I don’t know if you are aware, but there’s something happening in the music industry…

Despite a recent growth in Vinyl sales, gone are the days when one would opt to purchase individual records. We now live in a world where music is presented as a subscription rather than a commodity due to the increasing presence of online streaming services such as Spotify, Apple Music and Deezer.

With streaming services becoming extremely lucrative businesses, artists and songwriters are often left with poor financial rewards for their creative efforts, especially in comparison to the healthy royalties one might have received before the rise of digital streaming services.

spotify logo
Lucrative streaming services such as Spotify are dominating the music industry. Credit: Jurgen Appelo (Flikr).


“So, how is an artist meant to create revenue?” I hear you say.

Meet Chance the rapper (real name Chancelor Jonathan Bennett), the independent artist from Chicago, Illinois who chooses to give his music away for free via websites such as MixtapeMonkey . This is because he believes that the future of music is not in music sales but in the overall musical experience a fan has with the work of an artist.


The cover of ‘Acid Rap’, Chance’s grammy award-winning album (WPNFCC#4 – ‘Fair Use’).

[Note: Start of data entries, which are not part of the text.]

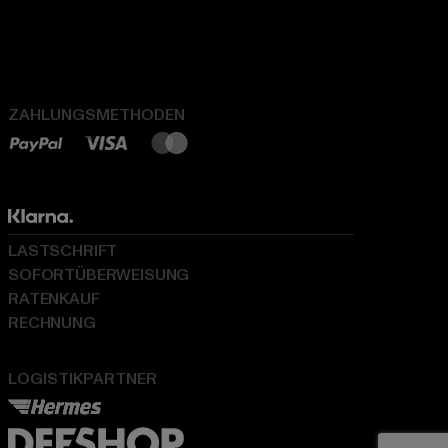
ZAHLUNGSMETHODEN
LASTSCHRIFT
SOFORTÜBERWEISUNG
RATENKAUF
RECHNUNG
LOGISTIKPARTNER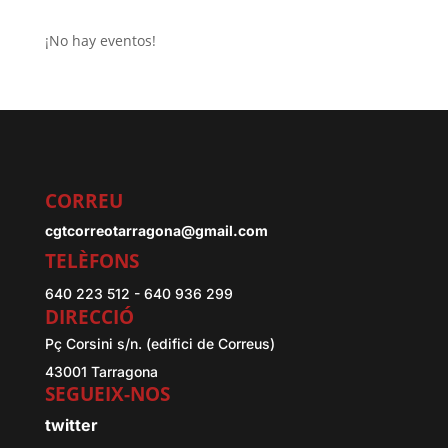
¡No hay eventos!
CORREU
cgtcorreotarragona@gmail.com
TELÈFONS
640 223 512 - 640 936 299
DIRECCIÓ
Pç Corsini s/n. (edifici de Correus)
43001 Tarragona
SEGUEIX-NOS
twitter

Whilst he gets a cut from streaming services, Chance makes the majority of his income via alternative revenue streams such as live performances and merchandising. In fact, if you head to his website you quickly realise that there is no option to physically purchase Chance’s music with the site’s emphasis being placed on his touring schedule and his merchandise.


In a recent Vanity Fair interview, Chance explained:

“After I made my second mixtape and gave it away online… (and) after meeting with the three major labels, I realized my strength was being able to offer my best work to people without any limit on it.

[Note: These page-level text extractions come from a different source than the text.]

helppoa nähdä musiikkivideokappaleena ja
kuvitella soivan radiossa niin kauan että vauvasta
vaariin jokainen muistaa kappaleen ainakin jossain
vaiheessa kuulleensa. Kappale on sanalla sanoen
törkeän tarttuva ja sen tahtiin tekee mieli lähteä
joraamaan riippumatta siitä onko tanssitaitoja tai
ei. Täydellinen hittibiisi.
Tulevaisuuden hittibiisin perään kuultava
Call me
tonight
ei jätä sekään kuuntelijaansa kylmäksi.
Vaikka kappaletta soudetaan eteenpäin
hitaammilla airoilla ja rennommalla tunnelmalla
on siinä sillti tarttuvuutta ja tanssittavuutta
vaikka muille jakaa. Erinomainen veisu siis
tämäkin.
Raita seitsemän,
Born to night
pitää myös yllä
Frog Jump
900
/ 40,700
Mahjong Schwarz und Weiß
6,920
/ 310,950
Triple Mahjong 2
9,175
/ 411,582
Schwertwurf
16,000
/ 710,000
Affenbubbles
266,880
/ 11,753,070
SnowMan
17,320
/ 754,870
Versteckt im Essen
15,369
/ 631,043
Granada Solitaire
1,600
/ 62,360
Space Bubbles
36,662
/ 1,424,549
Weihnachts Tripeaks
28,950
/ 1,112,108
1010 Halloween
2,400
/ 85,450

I make money from touring and selling merchandise, and I honestly believe if you put effort into something and you execute properly, you don’t necessarily have to go through the traditional ways.”


By focusing on music as an immersive experience through live performances and merchandising, Chance has been able to build a huge fan base whilst supporting himself and his family financially.

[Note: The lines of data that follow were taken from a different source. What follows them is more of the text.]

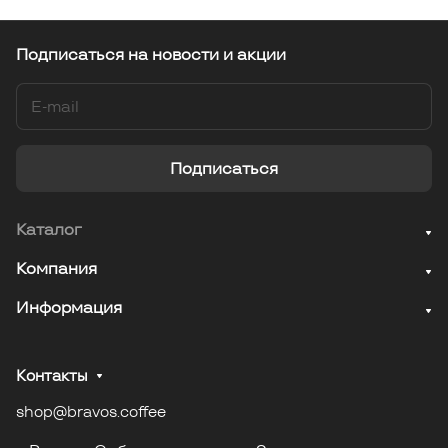
Подписаться
на новости и акции
Подписаться
Каталог
Компания
Информация
Контакты
shop@bravos.coffee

As a result, the twenty three year old has soared to success after becoming the first unsigned artist to win a grammy award earlier this year when he won ‘Best Newcomer, Best Rap Performance and Best Rap Album‘. In addition, he has recently been named in Time’s ‘Most influential people of 2017‘.



Chance the rapper (Flikr)
Chance performing at ALC music festival, Texas. Credit: Ralph Arveson (Flikr).


It is clear that this method of creating revenue works as Chance has just recently pledged to donate one million dollars to Chicago public schools.

Whilst this alternative approach to creating revenue is different from the traditional system based upon commercial record sales, I for one think it is great that live music is making a come back and that artists like Chance are having to engage with their fans to keep their music alive.

This stimulates a sense of realism within the music world whilst helping to create a more tangible relationship between artists and their fans who might otherwise feel distanced from one another.


Live performances allow fans to feel closer to Chance and to his music. (Credit: Evolverphoto, Photopin).


Therefore, artists need to follow Chance’s example and, as the late David Bowie would say,  “Turn and face the change” because whether they like it or not, the music industry is transforming and they need to respond to this.